The demo tbp had in mind is at this page:
[LINK http://www.flipcode.com/cgi-bin/fcarticles.cgi?show=65370]
I am using an SAH kd-tree and Wald-style traversal (the demo uses the code from the Intel paper). There are specialized branches for ray packets that don't have equal signs for all rays (a mono ray tracer) and branches for shadow rays (both packet and mono).
The biggest difference I see with your result is (besides performance) the number of intersected triangles. Wald suggests that 2 or 3 intersections per ray is typical; I didn't manage to get that low, 6 or 7 is typical for my kd-tree. This is obviously purely a kd-tree construction issue: Even a very slow ray tracer should not do a lot of intersections if the kd-tree is constructed properly.
To get a decent kd-tree, you should use SAH, and split off empty space. Havran shows the process in great detail. That way, as many steps as possible traverse empty space (which should be efficient in your code), and only a couple of node visits actually require ray/triangle intersections.
Once you've got that right, all tbp's suggestions are applicable:
- Avoid branches;
- Reduce memory access;
- Try to help the cache;
- Use const as much as possible;
- etc.
But really, as long as you get 230 intersections per ray, you're wasting time. You really need to bring this down to 6 or 7 to get a 40x speed improvement.
- Jacco.
(L) [2006/02/15] [tbp] [Anger & Frustration] Wayback!Dear UlfJack, you're barking at the wrong tree.
You've been spoon feeded a traversal that has the potential to dish out x million primaries / s given proper conditions (ie kd-tree quality). No need to question that, really.
It's your job to match such conditions and get whatever compiler you feel like using to spit adequate code.
I've quickly scanned your code as released and noted obvious shortcomings. That's it, i'm not going to fix it for you.

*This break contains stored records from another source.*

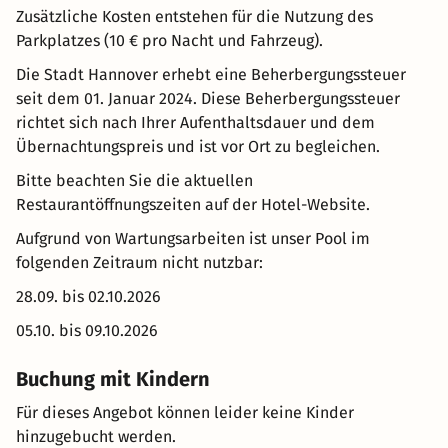
Zusätzliche Kosten entstehen für die Nutzung des
Parkplatzes (10 € pro Nacht und Fahrzeug).
Die Stadt Hannover erhebt eine Beherbergungssteuer
seit dem 01. Januar 2024. Diese Beherbergungssteuer
richtet sich nach Ihrer Aufenthaltsdauer und dem
Übernachtungspreis und ist vor Ort zu begleichen.
Bitte beachten Sie die aktuellen
Restaurantöffnungszeiten auf der Hotel-Website.
Aufgrund von Wartungsarbeiten ist unser Pool im
folgenden Zeitraum nicht nutzbar:
28.09. bis 02.10.2026
05.10. bis 09.10.2026
Buchung mit Kindern
Für dieses Angebot können leider keine Kinder
hinzugebucht werden.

Right now as Jacco pointed, you're benchmarking your intersection code. That's certainly interesting but not what you're going after atm.
And yes i have an attitude problem with ppl not doing their homework.
(L) [2006/02/15] [tbp] [Anger & Frustration] Wayback!One last thing, before getting your hands dirty with packet traversal train yourself on a mono version; you'll need one anyway as a fallback when your packet isn't coherent and it's easier to get right. Plus then you can see where you stand with Ono-sendai's benchmark.
I took the time to find you some (really old) reference for that.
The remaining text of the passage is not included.